The next day, we availed ourselves of one of the city’s inexpensive taxis and rode 40 minutes (about $30) to the top of a grassy hill on the edge of town for the paragliding. The view was gorgeous: a scrim of mountains and all Medellin down below. Given about five minutes of instructions, Ryan and I each put on helmets and harnesses and then strapped ourselves to individual 30-foot-long paragliders, each manned by a pilot.
“Break a leg!” I shouted to Ryan.
But it was not legs we needed to worry about. Once in flight, I started to feel slightly nauseated: My harness felt very tippy. I’ve hang-glided before, which was a gentle wafting ever-downward; but paragliding seemed much more variable and vertically oriented; indeed, my pilot steered us far above and then behind the grassy hilltop we’d started from. Ryan and his pilot zoomed deliriously past, corkscrewing and riding the wind like a unicorn in a perfume ad. Meanwhile I gently declined my pilot’s invitation to spiral, pointing my finger at my open mouth to denote the potential fallout of such an activity.
Back at the hotel, Ryan emailed his mother about the paragliding. Once she’d emailed back, Ryan reported, “She says I’m on her list.” I asked what list. He said, “The things she worries about while trying to fall asleep.”
Then came the night of the office party. We’d had dinner at Ferro, a mostly Italian restaurant in El Poblado, which, like the restaurant in the museum of modern art we’d been to the night before, the wonderful Bonuar, featured live Latin music, which prompted diners to stand and dance. But upon returning to our hotel, Ryan felt fluish; he lay in bed transfixed by a TV channel whose name an extra-suavo, extra-basso announcer repeatedly identified as “Gleeeetz.”
Did I feel safe enough to brave the Medellin nightclub world on my own? Absolutely.
I jumped in a cab, and at 11:30 on a Saturday night arrived at Palmahia in 10 minutes’ time. Hulking and black, it looked like the cross between a shopping mall and a Louise Bourgeois spider. The club’s swarthy bouncer and his friend looked at me dubiously.
“Palmahia?” I asked. The bouncer said, “Privado.” Not believing him, and suddenly feeling all of my 50 years, I pointed at myself and said, “New York City.” No effect. Scrambling for the Spanish for “office party,” I coughed up the Italian-ish “festa officina.” Still no effect. The bouncer’s friend said in heavily accented English, “Maybe tomorrow.” The bouncer said, “No.”
Not to be undone, I hopped into another cab and dashed off to La Strada, a shopping mall full of restaurants and clubs for the young and beautiful.
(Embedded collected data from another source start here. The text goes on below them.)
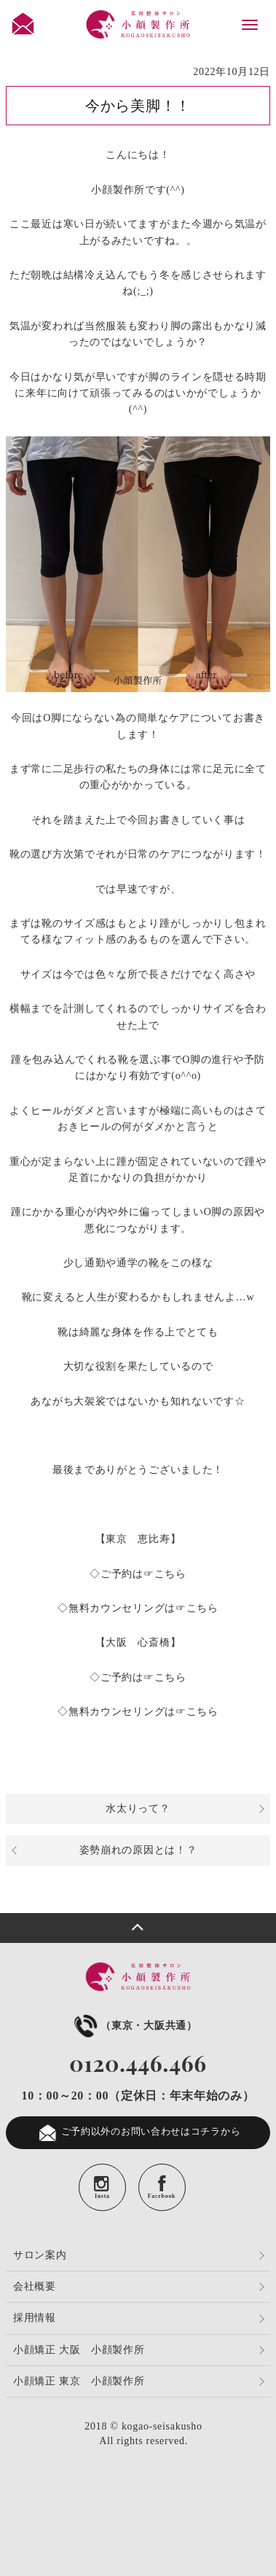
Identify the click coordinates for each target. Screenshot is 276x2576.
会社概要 (34, 2286)
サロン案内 (40, 2255)
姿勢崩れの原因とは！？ (138, 1850)
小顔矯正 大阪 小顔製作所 (79, 2349)
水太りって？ (138, 1808)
Once inside the club Crista — a disco-ball-bedecked black box whose floors were covered with drifts of Styrofoam balls and glitter — I happily danced by myself for half an hour and then glommed onto a bumptious group of fellow boogiers. At one point I started spontaneously laughing at nothing: I was in Medellin! I was happy and safe! I had found some gleeeetz!
As office parties go, ours, with 50 percent of its participants incapacitated and 50 percent in a state of rapturous narcissism, was probably pretty average. But its location made it wholly unique. When, the next morning, Ryan asked how the clubbing had been, I simply mouthed “Ohmygod.”
My last image of Ryan is at the airport on our way home. We had stopped at the duty-free shop, and he surprised me by buying three large bottles of aguardiente, an anise-flavored Colombian liqueur that translates literally as “fire water.” Squeezing the three bulky bottles into his suitcase, he said, “I’m getting more and more Pablo by the minute.”